Problem requirements
Copy the entries out again in full.

Data for this exercise
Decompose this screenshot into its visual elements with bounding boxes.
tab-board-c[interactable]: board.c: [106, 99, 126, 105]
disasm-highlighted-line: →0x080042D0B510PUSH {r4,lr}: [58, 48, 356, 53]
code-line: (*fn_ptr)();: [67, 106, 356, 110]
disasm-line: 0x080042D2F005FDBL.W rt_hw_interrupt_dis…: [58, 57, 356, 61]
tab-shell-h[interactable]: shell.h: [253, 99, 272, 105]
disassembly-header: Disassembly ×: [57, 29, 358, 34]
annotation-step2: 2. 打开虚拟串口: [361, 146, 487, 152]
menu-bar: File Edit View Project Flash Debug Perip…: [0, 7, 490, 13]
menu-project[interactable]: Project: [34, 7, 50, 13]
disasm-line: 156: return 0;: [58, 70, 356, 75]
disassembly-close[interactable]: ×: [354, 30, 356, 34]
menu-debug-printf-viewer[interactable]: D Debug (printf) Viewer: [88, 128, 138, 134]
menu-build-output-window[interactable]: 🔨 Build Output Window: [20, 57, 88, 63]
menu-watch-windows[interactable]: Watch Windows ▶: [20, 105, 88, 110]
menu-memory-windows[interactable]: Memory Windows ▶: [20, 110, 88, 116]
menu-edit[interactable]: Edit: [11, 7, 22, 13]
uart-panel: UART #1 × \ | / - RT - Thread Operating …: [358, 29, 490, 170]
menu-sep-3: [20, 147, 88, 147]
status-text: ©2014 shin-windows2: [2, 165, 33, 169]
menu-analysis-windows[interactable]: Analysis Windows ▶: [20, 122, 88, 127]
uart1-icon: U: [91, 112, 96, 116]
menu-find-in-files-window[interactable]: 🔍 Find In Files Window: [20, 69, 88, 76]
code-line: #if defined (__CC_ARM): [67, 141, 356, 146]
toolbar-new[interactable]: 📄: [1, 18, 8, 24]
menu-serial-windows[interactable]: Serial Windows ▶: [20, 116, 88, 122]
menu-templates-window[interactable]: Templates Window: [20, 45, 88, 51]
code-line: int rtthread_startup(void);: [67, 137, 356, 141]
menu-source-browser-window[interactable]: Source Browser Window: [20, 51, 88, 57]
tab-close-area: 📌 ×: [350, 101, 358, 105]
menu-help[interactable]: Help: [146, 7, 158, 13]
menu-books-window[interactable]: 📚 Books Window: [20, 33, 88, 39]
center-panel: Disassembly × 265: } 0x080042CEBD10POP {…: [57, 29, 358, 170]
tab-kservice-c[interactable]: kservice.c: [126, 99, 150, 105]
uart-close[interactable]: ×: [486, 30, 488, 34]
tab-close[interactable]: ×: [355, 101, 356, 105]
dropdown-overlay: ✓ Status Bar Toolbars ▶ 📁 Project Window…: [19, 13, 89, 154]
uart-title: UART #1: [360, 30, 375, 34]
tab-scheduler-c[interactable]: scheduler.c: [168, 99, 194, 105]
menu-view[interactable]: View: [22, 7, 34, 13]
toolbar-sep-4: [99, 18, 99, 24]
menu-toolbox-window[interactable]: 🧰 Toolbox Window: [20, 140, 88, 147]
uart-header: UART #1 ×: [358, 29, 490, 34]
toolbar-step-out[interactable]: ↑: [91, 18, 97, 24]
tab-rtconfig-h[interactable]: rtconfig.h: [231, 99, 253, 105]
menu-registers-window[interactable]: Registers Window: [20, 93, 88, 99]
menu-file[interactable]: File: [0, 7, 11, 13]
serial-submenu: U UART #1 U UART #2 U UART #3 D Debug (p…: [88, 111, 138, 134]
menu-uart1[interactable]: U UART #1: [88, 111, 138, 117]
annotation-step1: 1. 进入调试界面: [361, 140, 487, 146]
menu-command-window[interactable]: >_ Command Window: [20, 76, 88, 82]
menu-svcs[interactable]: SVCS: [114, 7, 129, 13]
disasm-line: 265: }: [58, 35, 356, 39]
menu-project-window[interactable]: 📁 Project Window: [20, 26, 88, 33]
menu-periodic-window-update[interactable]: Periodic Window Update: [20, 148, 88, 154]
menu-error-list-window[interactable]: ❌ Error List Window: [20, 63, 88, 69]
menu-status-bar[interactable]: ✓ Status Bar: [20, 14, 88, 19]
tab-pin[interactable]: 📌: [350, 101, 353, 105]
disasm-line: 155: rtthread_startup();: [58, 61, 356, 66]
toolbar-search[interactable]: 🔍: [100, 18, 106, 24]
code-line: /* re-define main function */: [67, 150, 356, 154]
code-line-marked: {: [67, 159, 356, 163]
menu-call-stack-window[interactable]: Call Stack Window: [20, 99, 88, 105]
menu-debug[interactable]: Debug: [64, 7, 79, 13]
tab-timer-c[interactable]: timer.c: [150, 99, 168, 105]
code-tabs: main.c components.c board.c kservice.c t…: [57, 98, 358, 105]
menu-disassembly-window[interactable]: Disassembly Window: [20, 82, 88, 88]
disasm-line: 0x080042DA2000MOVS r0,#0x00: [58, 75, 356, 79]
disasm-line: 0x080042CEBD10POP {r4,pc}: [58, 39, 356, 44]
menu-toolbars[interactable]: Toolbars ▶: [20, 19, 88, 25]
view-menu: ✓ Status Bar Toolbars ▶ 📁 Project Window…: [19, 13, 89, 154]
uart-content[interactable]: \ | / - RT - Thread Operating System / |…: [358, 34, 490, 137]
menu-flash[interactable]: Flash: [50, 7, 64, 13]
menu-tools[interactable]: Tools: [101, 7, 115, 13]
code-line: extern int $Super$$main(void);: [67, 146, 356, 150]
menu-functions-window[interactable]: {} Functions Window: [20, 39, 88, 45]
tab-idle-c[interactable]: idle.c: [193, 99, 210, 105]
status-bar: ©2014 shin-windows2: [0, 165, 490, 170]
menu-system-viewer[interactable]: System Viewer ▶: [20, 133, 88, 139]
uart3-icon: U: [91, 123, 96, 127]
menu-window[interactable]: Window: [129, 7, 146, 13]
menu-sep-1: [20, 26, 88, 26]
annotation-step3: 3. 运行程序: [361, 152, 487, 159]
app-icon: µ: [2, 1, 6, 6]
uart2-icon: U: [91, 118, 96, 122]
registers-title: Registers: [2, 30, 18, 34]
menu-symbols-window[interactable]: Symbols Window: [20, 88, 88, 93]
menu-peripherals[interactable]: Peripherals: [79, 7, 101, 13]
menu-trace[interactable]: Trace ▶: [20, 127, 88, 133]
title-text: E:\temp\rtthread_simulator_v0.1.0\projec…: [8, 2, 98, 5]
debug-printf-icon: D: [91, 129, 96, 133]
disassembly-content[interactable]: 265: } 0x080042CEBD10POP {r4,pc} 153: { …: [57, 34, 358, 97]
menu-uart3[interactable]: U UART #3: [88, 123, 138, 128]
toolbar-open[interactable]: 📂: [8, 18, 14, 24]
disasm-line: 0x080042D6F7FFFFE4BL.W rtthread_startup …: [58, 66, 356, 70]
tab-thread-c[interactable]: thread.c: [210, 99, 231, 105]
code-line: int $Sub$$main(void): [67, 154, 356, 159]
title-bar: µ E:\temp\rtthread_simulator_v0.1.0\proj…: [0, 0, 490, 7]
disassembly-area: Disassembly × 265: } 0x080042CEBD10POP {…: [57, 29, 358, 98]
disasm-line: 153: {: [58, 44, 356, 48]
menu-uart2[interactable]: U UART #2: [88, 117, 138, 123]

Answer below
Decompose this screenshot into its visual elements with bounding boxes.
tab-board-c[interactable]: board.c: [106, 99, 126, 105]
disasm-highlighted-line: →0x080042D0B510PUSH {r4,lr}: [58, 48, 356, 53]
code-line: (*fn_ptr)();: [67, 106, 356, 110]
disasm-line: 0x080042D2F005FDBL.W rt_hw_interrupt_dis…: [58, 57, 356, 61]
tab-shell-h[interactable]: shell.h: [253, 99, 272, 105]
disassembly-header: Disassembly ×: [57, 29, 358, 34]
annotation-step2: 2. 打开虚拟串口: [361, 146, 487, 152]
menu-bar: File Edit View Project Flash Debug Perip…: [0, 7, 490, 13]
menu-project[interactable]: Project: [34, 7, 50, 13]
disasm-line: 156: return 0;: [58, 70, 356, 75]
disassembly-close[interactable]: ×: [354, 30, 356, 34]
menu-debug-printf-viewer[interactable]: D Debug (printf) Viewer: [88, 128, 138, 134]
menu-build-output-window[interactable]: 🔨 Build Output Window: [20, 57, 88, 63]
menu-watch-windows[interactable]: Watch Windows ▶: [20, 105, 88, 110]
menu-memory-windows[interactable]: Memory Windows ▶: [20, 110, 88, 116]
menu-edit[interactable]: Edit: [11, 7, 22, 13]
uart-panel: UART #1 × \ | / - RT - Thread Operating …: [358, 29, 490, 170]
menu-sep-3: [20, 147, 88, 147]
status-text: ©2014 shin-windows2: [2, 165, 33, 169]
menu-analysis-windows[interactable]: Analysis Windows ▶: [20, 122, 88, 127]
uart1-icon: U: [91, 112, 96, 116]
menu-find-in-files-window[interactable]: 🔍 Find In Files Window: [20, 69, 88, 76]
code-line: #if defined (__CC_ARM): [67, 141, 356, 146]
toolbar-new[interactable]: 📄: [1, 18, 8, 24]
menu-serial-windows[interactable]: Serial Windows ▶: [20, 116, 88, 122]
menu-templates-window[interactable]: Templates Window: [20, 45, 88, 51]
code-line: int rtthread_startup(void);: [67, 137, 356, 141]
menu-source-browser-window[interactable]: Source Browser Window: [20, 51, 88, 57]
tab-close-area: 📌 ×: [350, 101, 358, 105]
menu-help[interactable]: Help: [146, 7, 158, 13]
menu-books-window[interactable]: 📚 Books Window: [20, 33, 88, 39]
center-panel: Disassembly × 265: } 0x080042CEBD10POP {…: [57, 29, 358, 170]
tab-kservice-c[interactable]: kservice.c: [126, 99, 150, 105]
uart-close[interactable]: ×: [486, 30, 488, 34]
tab-close[interactable]: ×: [355, 101, 356, 105]
dropdown-overlay: ✓ Status Bar Toolbars ▶ 📁 Project Window…: [19, 13, 89, 154]
uart-title: UART #1: [360, 30, 375, 34]
tab-scheduler-c[interactable]: scheduler.c: [168, 99, 194, 105]
menu-view[interactable]: View: [22, 7, 34, 13]
toolbar-sep-4: [99, 18, 99, 24]
menu-toolbox-window[interactable]: 🧰 Toolbox Window: [20, 140, 88, 147]
uart-header: UART #1 ×: [358, 29, 490, 34]
toolbar-step-out[interactable]: ↑: [91, 18, 97, 24]
tab-rtconfig-h[interactable]: rtconfig.h: [231, 99, 253, 105]
menu-registers-window[interactable]: Registers Window: [20, 93, 88, 99]
menu-file[interactable]: File: [0, 7, 11, 13]
serial-submenu: U UART #1 U UART #2 U UART #3 D Debug (p…: [88, 111, 138, 134]
menu-uart1[interactable]: U UART #1: [88, 111, 138, 117]
annotation-step1: 1. 进入调试界面: [361, 140, 487, 146]
menu-command-window[interactable]: >_ Command Window: [20, 76, 88, 82]
menu-svcs[interactable]: SVCS: [114, 7, 129, 13]
disasm-line: 265: }: [58, 35, 356, 39]
menu-project-window[interactable]: 📁 Project Window: [20, 26, 88, 33]
menu-periodic-window-update[interactable]: Periodic Window Update: [20, 148, 88, 154]
menu-error-list-window[interactable]: ❌ Error List Window: [20, 63, 88, 69]
menu-status-bar[interactable]: ✓ Status Bar: [20, 14, 88, 19]
tab-pin[interactable]: 📌: [350, 101, 353, 105]
disasm-line: 155: rtthread_startup();: [58, 61, 356, 66]
toolbar-search[interactable]: 🔍: [100, 18, 106, 24]
code-line: /* re-define main function */: [67, 150, 356, 154]
code-line-marked: {: [67, 159, 356, 163]
menu-call-stack-window[interactable]: Call Stack Window: [20, 99, 88, 105]
menu-debug[interactable]: Debug: [64, 7, 79, 13]
tab-timer-c[interactable]: timer.c: [150, 99, 168, 105]
code-tabs: main.c components.c board.c kservice.c t…: [57, 98, 358, 105]
menu-disassembly-window[interactable]: Disassembly Window: [20, 82, 88, 88]
disasm-line: 0x080042DA2000MOVS r0,#0x00: [58, 75, 356, 79]
disasm-line: 0x080042CEBD10POP {r4,pc}: [58, 39, 356, 44]
menu-toolbars[interactable]: Toolbars ▶: [20, 19, 88, 25]
view-menu: ✓ Status Bar Toolbars ▶ 📁 Project Window…: [19, 13, 89, 154]
uart-content[interactable]: \ | / - RT - Thread Operating System / |…: [358, 34, 490, 137]
menu-flash[interactable]: Flash: [50, 7, 64, 13]
menu-tools[interactable]: Tools: [101, 7, 115, 13]
code-line: extern int $Super$$main(void);: [67, 146, 356, 150]
menu-functions-window[interactable]: {} Functions Window: [20, 39, 88, 45]
tab-idle-c[interactable]: idle.c: [193, 99, 210, 105]
status-bar: ©2014 shin-windows2: [0, 165, 490, 170]
menu-system-viewer[interactable]: System Viewer ▶: [20, 133, 88, 139]
uart3-icon: U: [91, 123, 96, 127]
menu-window[interactable]: Window: [129, 7, 146, 13]
menu-sep-1: [20, 26, 88, 26]
annotation-step3: 3. 运行程序: [361, 152, 487, 159]
app-icon: µ: [2, 1, 6, 6]
uart2-icon: U: [91, 118, 96, 122]
registers-title: Registers: [2, 30, 18, 34]
menu-symbols-window[interactable]: Symbols Window: [20, 88, 88, 93]
menu-peripherals[interactable]: Peripherals: [79, 7, 101, 13]
menu-trace[interactable]: Trace ▶: [20, 127, 88, 133]
title-text: E:\temp\rtthread_simulator_v0.1.0\projec…: [8, 2, 98, 5]
debug-printf-icon: D: [91, 129, 96, 133]
disassembly-content[interactable]: 265: } 0x080042CEBD10POP {r4,pc} 153: { …: [57, 34, 358, 97]
menu-uart3[interactable]: U UART #3: [88, 123, 138, 128]
toolbar-open[interactable]: 📂: [8, 18, 14, 24]
disasm-line: 0x080042D6F7FFFFE4BL.W rtthread_startup …: [58, 66, 356, 70]
tab-thread-c[interactable]: thread.c: [210, 99, 231, 105]
code-line: int $Sub$$main(void): [67, 154, 356, 159]
title-bar: µ E:\temp\rtthread_simulator_v0.1.0\proj…: [0, 0, 490, 7]
disassembly-area: Disassembly × 265: } 0x080042CEBD10POP {…: [57, 29, 358, 98]
disasm-line: 153: {: [58, 44, 356, 48]
menu-uart2[interactable]: U UART #2: [88, 117, 138, 123]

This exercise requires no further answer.